_ACTION ITEM_
All the entries that follow are to be returned exactly.

*** SOURCE DATA ***

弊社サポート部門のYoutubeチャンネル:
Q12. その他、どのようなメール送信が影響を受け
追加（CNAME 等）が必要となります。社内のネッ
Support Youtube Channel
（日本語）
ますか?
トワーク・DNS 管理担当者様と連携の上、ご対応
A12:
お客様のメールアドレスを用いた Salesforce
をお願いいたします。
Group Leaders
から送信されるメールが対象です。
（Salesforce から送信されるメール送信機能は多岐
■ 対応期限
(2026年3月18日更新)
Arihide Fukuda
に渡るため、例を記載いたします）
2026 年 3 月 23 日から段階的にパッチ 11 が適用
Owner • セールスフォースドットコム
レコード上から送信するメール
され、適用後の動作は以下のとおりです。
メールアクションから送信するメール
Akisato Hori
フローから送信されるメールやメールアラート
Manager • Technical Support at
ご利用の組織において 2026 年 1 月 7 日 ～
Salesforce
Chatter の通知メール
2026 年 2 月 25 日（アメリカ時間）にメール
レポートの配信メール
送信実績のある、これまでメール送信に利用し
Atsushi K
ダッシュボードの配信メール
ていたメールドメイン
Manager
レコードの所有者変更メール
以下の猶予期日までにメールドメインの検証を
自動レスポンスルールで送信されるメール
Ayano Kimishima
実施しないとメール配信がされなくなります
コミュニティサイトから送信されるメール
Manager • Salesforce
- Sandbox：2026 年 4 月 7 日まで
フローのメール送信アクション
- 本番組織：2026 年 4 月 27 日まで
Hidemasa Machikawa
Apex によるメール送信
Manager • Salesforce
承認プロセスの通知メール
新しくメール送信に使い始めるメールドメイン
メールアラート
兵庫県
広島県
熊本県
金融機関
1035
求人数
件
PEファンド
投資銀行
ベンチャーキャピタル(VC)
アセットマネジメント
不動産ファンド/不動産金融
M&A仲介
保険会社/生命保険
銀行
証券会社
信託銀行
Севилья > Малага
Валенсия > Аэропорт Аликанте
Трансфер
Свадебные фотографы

***

_COMPLETED TASK_
弊社サポート部門のYoutubeチャンネル:
Q12. その他、どのようなメール送信が影響を受け
追加（CNAME 等）が必要となります。社内のネッ
Support Youtube Channel
（日本語）
ますか?
トワーク・DNS 管理担当者様と連携の上、ご対応
A12:
お客様のメールアドレスを用いた Salesforce
をお願いいたします。
Group Leaders
から送信されるメールが対象です。
（Salesforce から送信されるメール送信機能は多岐
■ 対応期限
(2026年3月18日更新)
Arihide Fukuda
に渡るため、例を記載いたします）
2026 年 3 月 23 日から段階的にパッチ 11 が適用
Owner • セールスフォースドットコム
レコード上から送信するメール
され、適用後の動作は以下のとおりです。
メールアクションから送信するメール
Akisato Hori
フローから送信されるメールやメールアラート
Manager • Technical Support at
ご利用の組織において 2026 年 1 月 7 日 ～
Salesforce
Chatter の通知メール
2026 年 2 月 25 日（アメリカ時間）にメール
レポートの配信メール
送信実績のある、これまでメール送信に利用し
Atsushi K
ダッシュボードの配信メール
ていたメールドメイン
Manager
レコードの所有者変更メール
以下の猶予期日までにメールドメインの検証を
自動レスポンスルールで送信されるメール
Ayano Kimishima
実施しないとメール配信がされなくなります
コミュニティサイトから送信されるメール
Manager • Salesforce
- Sandbox：2026 年 4 月 7 日まで
フローのメール送信アクション
- 本番組織：2026 年 4 月 27 日まで
Hidemasa Machikawa
Apex によるメール送信
Manager • Salesforce
承認プロセスの通知メール
新しくメール送信に使い始めるメールドメイン
メールアラート
兵庫県
広島県
熊本県
金融機関
1035
求人数
件
PEファンド
投資銀行
ベンチャーキャピタル(VC)
アセットマネジメント
不動産ファンド/不動産金融
M&A仲介
保険会社/生命保険
銀行
証券会社
信託銀行
Севилья > Малага
Валенсия > Аэропорт Аликанте
Трансфер
Свадебные фотографы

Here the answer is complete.